El diario pintado de Eduardo Arroyo
Muerte de Nabokov, 2003
Los clásicos definían el epigrama como un poema breve que aborda un solo hecho o idea con la máxima concisión y con un rasgo de ingenio. La pintura de Arroyo siempre ha sido aguda y afilada como los viejos epigramas. Por ejemplo, en su manera de tratar a los maestros del pasado, con una actitud en apariencia irreverente y en el fondo tan piadosa. La mitad de esta exposición consiste en una serie de versiones a partir de algunos famosos grabados de Durero, como la Melancolía, San Jerónimo en su estudio, El caballero, la muerte y el diablo o La gran prostituta de Babilonia (del Apocalipsis). En estos homenajes, el formato original se dilata hasta las dimensiones de un decorado y la composición clara, legible, del grabado se trueca en un puzzle de iconos incongruentes entre sí. Son pinturas brillantes y estrepitosas, en el formato habitual de las composiciones monumentales, decorativas y alegóricas de Arroyo.Pero la parte más original, más radical de esta exposición, rehuye ese gran formato. Se trata de 107 óleos pequeños (siempre del mismo tamaño: 33 x 24) que constituyen un diario pintado, realizado a lo largo de dos años y medio (del 6 de diciembre de 2001 al 10 de mayo de 2004) a base de un cuadro por día (el conjunto de la serie, acompañada por los textos del pintor, está recogido en un jugoso libro editado por Turner). En 1966, On Kawara comenzó la serie de sus Date Paintings, en cada una las cuales pintaba, con letras blancas sobre fondo oscuro, la fecha del día. Si On Kawara vaciaba los días haciéndolos idénticos uno a otro, el diario de Arroyo es exactamente lo contrario, una catarata de incidentes, anécdotas, souvenirs, enigmas, chistes, greguerías, acertijos. Estas páginas impertinentes y maliciosas, a veces tiernas, siempre humorísticas e inteligentes, producen, una tras otra, un extraordinario efecto acumulativo, como el de aquellos deliciosos Crímenes ejemplares de Max Aub.

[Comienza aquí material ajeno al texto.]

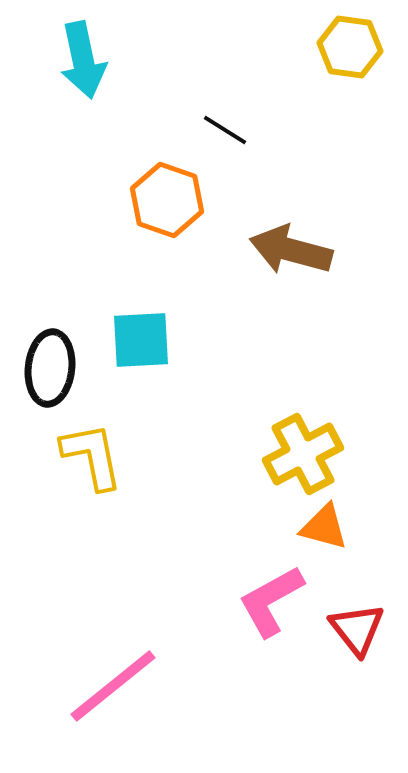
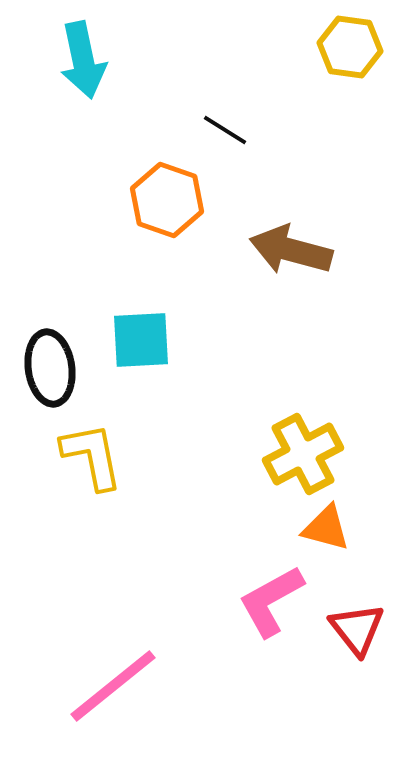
black ellipse: rotated 14 degrees counterclockwise
orange triangle: moved 2 px right, 1 px down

En las páginas de este diario hay muchos personajes familiares: retratos al minuto de escritores, pintores, boxeadores, luchadores enmascarados donde asoma el peculiar culturalismo de Arroyo, su fetichismo de ciertos géneros, de ciertos nombres. Pero los verdaderos protagonistas son los animales: bestias que vienen de los cuentos infantiles (el lobo de caperucita), del cine de Disney, de la mitología (el toro raptor de Europa), de la pintura (los perritos de Tiziano o Degas), o de la prensa, como ese jabalí que apareció muerto en la calle Mejía Lequerica. Son nuestros animales totémicos, nuestros esclavos y hermanos, siempre dispuestos a la fábula, a posar para escarmiento y edificación de la humanidad.